= Union Bank (Pembrokeshire) =

Union Bank was a bank operated by the firm of Bateman & Co. and it is listed in the London Directory for 1807. However, the date of establishment of the bank is unknown.

By December 1813, bank notes indicate that the business was being carried on under the style of Mathias, Lloyd, & Bowen. The partners were John Mathias, of Prendergast, Pembrokeshire, and Herbert Lloyd and Thomas Bowen, both of Haverfordwest.

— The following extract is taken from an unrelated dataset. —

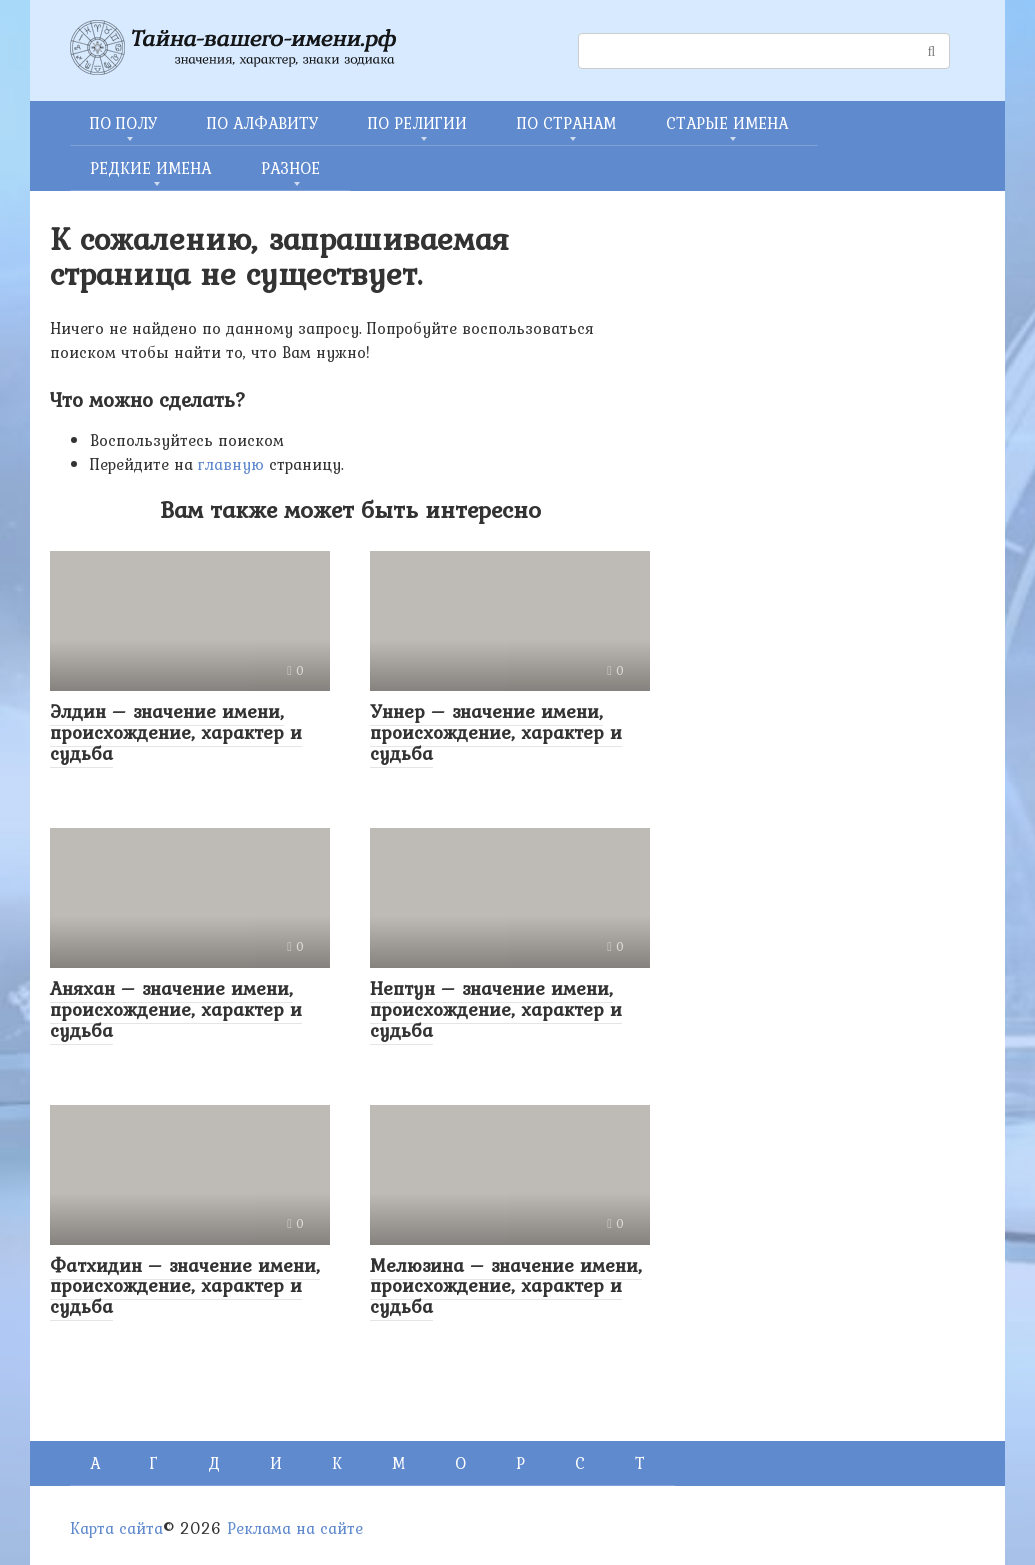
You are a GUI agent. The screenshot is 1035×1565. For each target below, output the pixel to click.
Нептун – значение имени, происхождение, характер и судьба (496, 1009)
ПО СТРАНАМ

By 1814, the bank appears to have been in difficulties, as John Mathias mortgaged certain bills of exchange held by John Evans of Bristol to secure any bills drawn by the firm not exceeding £3000 in value. Herbert Lloyd died around the beginning of 1816 and the bank was carried on by the surviving partners until it was declared bankrupt in May, 1816.

==Bank notes==

Only three bank notes of this bank are in existence, both for £1 1s. and are dated 1813. Both notes are signed by Thomas Bowen for Mathias Lloyd and Bowen.

==Other Pembrokeshire banks==

Other Pembrokeshire banks include: Haverfordwest Bank, J. Dunn & Co., Tenby, Milford and Pembrokeshire Bank, Milford Bank, Pembrokeshire Bank, and Lock, Hulme & Co.